Nonetheless, a longterm study from 1965-2002 that included over 2000 patients, and was published in Clinical Endocrinology 2004, concluded that; RAI treatment of Hyperthyroid Graves' patients resulted in 82% developing Hypothyroidism between 1 and 25 years post treatment. In 17% of patients in the study multiple radio-active iodine treatments (from 2-6 additional treatments) were needed to achieve a "euthyroid" or hypothyroid state. The ablative therapy leaves the patient without any alternative treatment options and a lifetime of hormone replacement therapy.

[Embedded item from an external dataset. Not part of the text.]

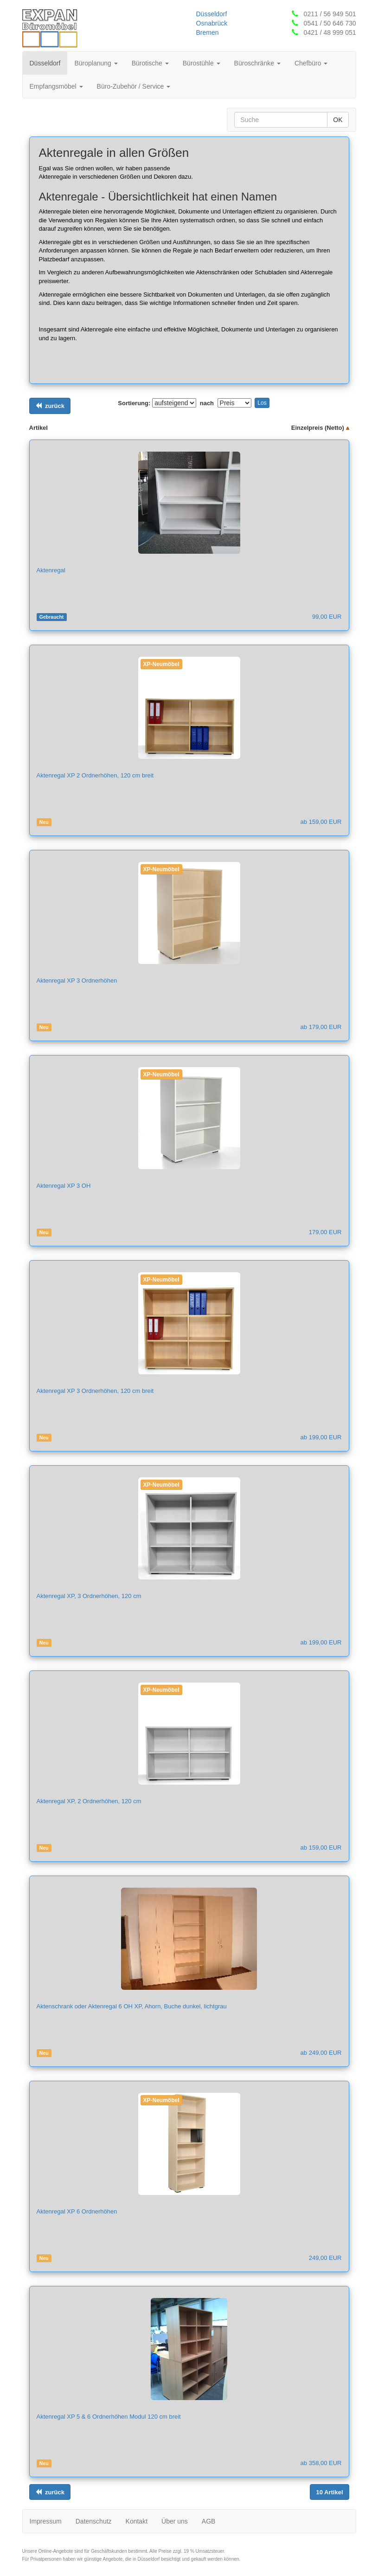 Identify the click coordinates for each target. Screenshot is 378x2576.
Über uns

Anti-Thyroid Drug (ATD) therapy involves the prescription of immunomodulatory drugs like Methimozole (MMI) or Propylthiouracil (PTU). These strategies allow the patient to maintain their own Thyroid, and 30-55% of patients will become euthyroid following ATD therapy, an option lost to those who no longer have their Thyroid. The standard school of thought has been 12-18 months of treatment and then the removal of the ATD therapy. However, in a paper published Clinical Endocrinology 2005 a study of patients that remained on ATD for an average of 4 years (some as many as 10 years) had a remission rate of 88%. Additionally, another study found in Thyroid 2000 vol. 10 demonstrated that GD patients that exhibited a "smooth" decline in their antibody levels, or population, after ATD therapy was said to be a predictor of remission. In 36 out of 44 patients, or 82%, exhibiting a "smooth" decline of TSI levels were antibody and symptom free 1 year after the removal of the ATD therapy.

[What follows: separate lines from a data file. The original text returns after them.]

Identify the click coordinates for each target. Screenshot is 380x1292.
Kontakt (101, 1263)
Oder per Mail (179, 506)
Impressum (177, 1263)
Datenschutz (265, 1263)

Other Autoantibodies to the Thyroid also exist and their presence can be detected with diagnostic tests. Other thyroid antibodies include; Thyroid Peroxidase Antibodies (TPOAb), and Thyroglobulin Antibodies (TgAb). TPOAb assay is a test done to detect Autoantibodies directed against TPO, an enzyme in the Thyroid that is very important to the production of Thyroid Hormones. TPO is found in thyroid follicle cells where it catalyzes the iodination of T4 and T3 in the biosynthesis of thyroid hormones. These antibodies are present in a high number of patients (70-90%) with chronic Thyroiditis, an inflammation of the thyroid gland that causes the gland to become underactive. As the tissue is deteriorating due to the inflammation and is "dumping" enzyme and some tissue, the immune system responds by making antibodies. These antibodies are also present in lesser numbers of persons with other thyroid disease as well as other non-thyroid autoimmune disorders. Additionally, 3% of people have these antibodies and have no evidence of any disease. The chance of having TPOAbs increases in females as they advance in age. Therefore, although possibly indicative of general autoimmunity, this test is not specific to Graves' disease. The TgAb assay has a similar story. This again, brings us around to the detection of the one antibody TSI; that is specific to the disease and is correlated to the clinical presentation. There are bioassays that have been designed not to just detect, but in a semi-quantitative way, show the disease function in a living cell. The sensitivity is 93-96%. It's time to utilize this currently under-utilized assay and offer to patients and physicians alike, the best option for recovery and for the best quality of life that can currently be achieved.